Would you reproduce the whole listing below without altering a single word?

----- RECORDED INFORMATION -----

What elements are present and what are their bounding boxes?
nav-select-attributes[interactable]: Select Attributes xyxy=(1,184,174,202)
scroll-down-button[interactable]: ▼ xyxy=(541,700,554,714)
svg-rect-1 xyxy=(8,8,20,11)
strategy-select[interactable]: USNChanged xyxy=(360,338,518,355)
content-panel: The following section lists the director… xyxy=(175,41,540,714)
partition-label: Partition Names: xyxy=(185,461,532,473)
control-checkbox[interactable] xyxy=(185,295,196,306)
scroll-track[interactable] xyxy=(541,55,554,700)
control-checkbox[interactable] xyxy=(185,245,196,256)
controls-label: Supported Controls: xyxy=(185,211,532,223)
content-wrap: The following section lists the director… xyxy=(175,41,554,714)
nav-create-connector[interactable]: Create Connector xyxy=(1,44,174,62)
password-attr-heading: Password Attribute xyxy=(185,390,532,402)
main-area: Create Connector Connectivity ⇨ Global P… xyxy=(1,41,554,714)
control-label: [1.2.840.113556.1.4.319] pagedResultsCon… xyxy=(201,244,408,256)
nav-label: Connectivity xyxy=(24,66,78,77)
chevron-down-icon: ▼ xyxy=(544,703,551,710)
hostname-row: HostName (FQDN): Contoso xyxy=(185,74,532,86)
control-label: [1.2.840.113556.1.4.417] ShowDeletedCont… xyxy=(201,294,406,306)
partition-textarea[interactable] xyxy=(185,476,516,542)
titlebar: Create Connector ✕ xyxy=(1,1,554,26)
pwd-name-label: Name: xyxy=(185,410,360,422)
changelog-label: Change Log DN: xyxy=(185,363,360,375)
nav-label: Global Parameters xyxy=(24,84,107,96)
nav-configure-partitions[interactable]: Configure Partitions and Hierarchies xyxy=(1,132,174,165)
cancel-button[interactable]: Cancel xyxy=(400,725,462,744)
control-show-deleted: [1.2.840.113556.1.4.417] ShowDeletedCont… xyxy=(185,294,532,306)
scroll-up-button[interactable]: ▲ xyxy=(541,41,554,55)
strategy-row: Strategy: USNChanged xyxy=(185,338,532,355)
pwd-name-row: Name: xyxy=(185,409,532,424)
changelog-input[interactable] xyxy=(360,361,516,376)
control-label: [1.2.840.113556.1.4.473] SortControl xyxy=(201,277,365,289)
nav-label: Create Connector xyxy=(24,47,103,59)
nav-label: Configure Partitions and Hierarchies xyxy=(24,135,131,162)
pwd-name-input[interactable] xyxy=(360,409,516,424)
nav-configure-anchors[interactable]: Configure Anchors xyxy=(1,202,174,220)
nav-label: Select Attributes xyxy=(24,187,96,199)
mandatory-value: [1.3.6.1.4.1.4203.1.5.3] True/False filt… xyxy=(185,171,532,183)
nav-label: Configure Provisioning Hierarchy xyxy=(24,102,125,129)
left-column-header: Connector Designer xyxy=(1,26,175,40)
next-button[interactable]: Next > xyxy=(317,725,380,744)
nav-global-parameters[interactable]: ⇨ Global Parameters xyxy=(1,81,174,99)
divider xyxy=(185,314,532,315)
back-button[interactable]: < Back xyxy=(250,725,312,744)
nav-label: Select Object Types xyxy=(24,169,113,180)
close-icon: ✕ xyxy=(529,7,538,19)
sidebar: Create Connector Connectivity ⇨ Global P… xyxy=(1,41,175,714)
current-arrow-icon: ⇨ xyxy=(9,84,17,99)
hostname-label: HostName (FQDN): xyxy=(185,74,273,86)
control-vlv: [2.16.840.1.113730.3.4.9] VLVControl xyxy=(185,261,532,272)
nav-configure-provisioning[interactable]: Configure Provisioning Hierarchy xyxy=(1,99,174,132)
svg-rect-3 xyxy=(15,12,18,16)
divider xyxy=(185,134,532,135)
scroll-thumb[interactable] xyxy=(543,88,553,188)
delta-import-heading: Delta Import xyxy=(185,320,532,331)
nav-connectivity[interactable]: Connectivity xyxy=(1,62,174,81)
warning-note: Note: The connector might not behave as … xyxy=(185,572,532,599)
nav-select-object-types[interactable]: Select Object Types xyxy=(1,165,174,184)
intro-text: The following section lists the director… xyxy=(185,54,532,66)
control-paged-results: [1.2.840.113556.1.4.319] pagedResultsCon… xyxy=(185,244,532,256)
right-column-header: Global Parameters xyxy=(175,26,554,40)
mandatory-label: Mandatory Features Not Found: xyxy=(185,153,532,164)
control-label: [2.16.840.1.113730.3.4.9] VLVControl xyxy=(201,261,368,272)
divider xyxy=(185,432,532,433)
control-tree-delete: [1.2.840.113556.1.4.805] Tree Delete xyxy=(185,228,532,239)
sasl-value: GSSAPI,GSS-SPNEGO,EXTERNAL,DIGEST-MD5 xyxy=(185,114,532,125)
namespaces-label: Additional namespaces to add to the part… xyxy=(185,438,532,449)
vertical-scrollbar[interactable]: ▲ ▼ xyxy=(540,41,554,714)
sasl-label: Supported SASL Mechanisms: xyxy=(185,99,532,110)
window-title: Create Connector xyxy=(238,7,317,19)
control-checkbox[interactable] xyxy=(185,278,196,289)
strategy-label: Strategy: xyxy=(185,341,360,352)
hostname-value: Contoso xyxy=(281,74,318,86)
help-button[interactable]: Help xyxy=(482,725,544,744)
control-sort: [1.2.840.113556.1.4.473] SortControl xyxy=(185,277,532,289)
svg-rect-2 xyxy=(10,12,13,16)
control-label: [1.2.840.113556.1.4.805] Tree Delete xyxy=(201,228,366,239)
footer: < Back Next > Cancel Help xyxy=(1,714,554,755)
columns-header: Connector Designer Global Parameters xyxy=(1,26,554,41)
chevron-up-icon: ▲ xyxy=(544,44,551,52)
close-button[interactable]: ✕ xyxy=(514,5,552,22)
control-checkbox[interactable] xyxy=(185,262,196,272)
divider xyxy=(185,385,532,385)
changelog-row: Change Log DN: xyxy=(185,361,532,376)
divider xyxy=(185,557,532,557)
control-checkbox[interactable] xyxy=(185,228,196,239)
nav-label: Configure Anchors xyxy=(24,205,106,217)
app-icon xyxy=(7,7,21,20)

-----

### ANSWER SPACE
What elements are present and what are their bounding boxes?
nav-select-attributes[interactable]: Select Attributes xyxy=(1,184,174,202)
scroll-down-button[interactable]: ▼ xyxy=(541,700,554,714)
svg-rect-1 xyxy=(8,8,20,11)
strategy-select[interactable]: USNChanged xyxy=(360,338,518,355)
content-panel: The following section lists the director… xyxy=(175,41,540,714)
partition-label: Partition Names: xyxy=(185,461,532,473)
control-checkbox[interactable] xyxy=(185,295,196,306)
scroll-track[interactable] xyxy=(541,55,554,700)
control-checkbox[interactable] xyxy=(185,245,196,256)
controls-label: Supported Controls: xyxy=(185,211,532,223)
content-wrap: The following section lists the director… xyxy=(175,41,554,714)
nav-create-connector[interactable]: Create Connector xyxy=(1,44,174,62)
password-attr-heading: Password Attribute xyxy=(185,390,532,402)
main-area: Create Connector Connectivity ⇨ Global P… xyxy=(1,41,554,714)
control-label: [1.2.840.113556.1.4.319] pagedResultsCon… xyxy=(201,244,408,256)
nav-label: Connectivity xyxy=(24,66,78,77)
chevron-down-icon: ▼ xyxy=(544,703,551,710)
hostname-row: HostName (FQDN): Contoso xyxy=(185,74,532,86)
control-label: [1.2.840.113556.1.4.417] ShowDeletedCont… xyxy=(201,294,406,306)
partition-textarea[interactable] xyxy=(185,476,516,542)
titlebar: Create Connector ✕ xyxy=(1,1,554,26)
pwd-name-label: Name: xyxy=(185,410,360,422)
changelog-label: Change Log DN: xyxy=(185,363,360,375)
nav-label: Global Parameters xyxy=(24,84,107,96)
nav-configure-partitions[interactable]: Configure Partitions and Hierarchies xyxy=(1,132,174,165)
cancel-button[interactable]: Cancel xyxy=(400,725,462,744)
control-show-deleted: [1.2.840.113556.1.4.417] ShowDeletedCont… xyxy=(185,294,532,306)
scroll-up-button[interactable]: ▲ xyxy=(541,41,554,55)
strategy-row: Strategy: USNChanged xyxy=(185,338,532,355)
pwd-name-row: Name: xyxy=(185,409,532,424)
changelog-input[interactable] xyxy=(360,361,516,376)
control-label: [1.2.840.113556.1.4.473] SortControl xyxy=(201,277,365,289)
nav-label: Create Connector xyxy=(24,47,103,59)
nav-label: Configure Partitions and Hierarchies xyxy=(24,135,131,162)
pwd-name-input[interactable] xyxy=(360,409,516,424)
nav-configure-anchors[interactable]: Configure Anchors xyxy=(1,202,174,220)
nav-label: Select Attributes xyxy=(24,187,96,199)
mandatory-value: [1.3.6.1.4.1.4203.1.5.3] True/False filt… xyxy=(185,171,532,183)
nav-label: Configure Provisioning Hierarchy xyxy=(24,102,125,129)
left-column-header: Connector Designer xyxy=(1,26,175,40)
next-button[interactable]: Next > xyxy=(317,725,380,744)
nav-global-parameters[interactable]: ⇨ Global Parameters xyxy=(1,81,174,99)
divider xyxy=(185,314,532,315)
back-button[interactable]: < Back xyxy=(250,725,312,744)
nav-label: Select Object Types xyxy=(24,169,113,180)
close-icon: ✕ xyxy=(529,7,538,19)
sidebar: Create Connector Connectivity ⇨ Global P… xyxy=(1,41,175,714)
current-arrow-icon: ⇨ xyxy=(9,84,17,99)
hostname-label: HostName (FQDN): xyxy=(185,74,273,86)
control-vlv: [2.16.840.1.113730.3.4.9] VLVControl xyxy=(185,261,532,272)
nav-configure-provisioning[interactable]: Configure Provisioning Hierarchy xyxy=(1,99,174,132)
svg-rect-3 xyxy=(15,12,18,16)
divider xyxy=(185,134,532,135)
scroll-thumb[interactable] xyxy=(543,88,553,188)
delta-import-heading: Delta Import xyxy=(185,320,532,331)
nav-connectivity[interactable]: Connectivity xyxy=(1,62,174,81)
warning-note: Note: The connector might not behave as … xyxy=(185,572,532,599)
nav-select-object-types[interactable]: Select Object Types xyxy=(1,165,174,184)
intro-text: The following section lists the director… xyxy=(185,54,532,66)
control-paged-results: [1.2.840.113556.1.4.319] pagedResultsCon… xyxy=(185,244,532,256)
right-column-header: Global Parameters xyxy=(175,26,554,40)
mandatory-label: Mandatory Features Not Found: xyxy=(185,153,532,164)
control-label: [2.16.840.1.113730.3.4.9] VLVControl xyxy=(201,261,368,272)
divider xyxy=(185,432,532,433)
control-tree-delete: [1.2.840.113556.1.4.805] Tree Delete xyxy=(185,228,532,239)
sasl-value: GSSAPI,GSS-SPNEGO,EXTERNAL,DIGEST-MD5 xyxy=(185,114,532,125)
namespaces-label: Additional namespaces to add to the part… xyxy=(185,438,532,449)
vertical-scrollbar[interactable]: ▲ ▼ xyxy=(540,41,554,714)
sasl-label: Supported SASL Mechanisms: xyxy=(185,99,532,110)
window-title: Create Connector xyxy=(238,7,317,19)
control-checkbox[interactable] xyxy=(185,278,196,289)
strategy-label: Strategy: xyxy=(185,341,360,352)
hostname-value: Contoso xyxy=(281,74,318,86)
help-button[interactable]: Help xyxy=(482,725,544,744)
control-sort: [1.2.840.113556.1.4.473] SortControl xyxy=(185,277,532,289)
svg-rect-2 xyxy=(10,12,13,16)
control-label: [1.2.840.113556.1.4.805] Tree Delete xyxy=(201,228,366,239)
footer: < Back Next > Cancel Help xyxy=(1,714,554,755)
columns-header: Connector Designer Global Parameters xyxy=(1,26,554,41)
chevron-up-icon: ▲ xyxy=(544,44,551,52)
close-button[interactable]: ✕ xyxy=(514,5,552,22)
control-checkbox[interactable] xyxy=(185,262,196,272)
divider xyxy=(185,385,532,385)
changelog-row: Change Log DN: xyxy=(185,361,532,376)
divider xyxy=(185,557,532,557)
control-checkbox[interactable] xyxy=(185,228,196,239)
nav-label: Configure Anchors xyxy=(24,205,106,217)
app-icon xyxy=(7,7,21,20)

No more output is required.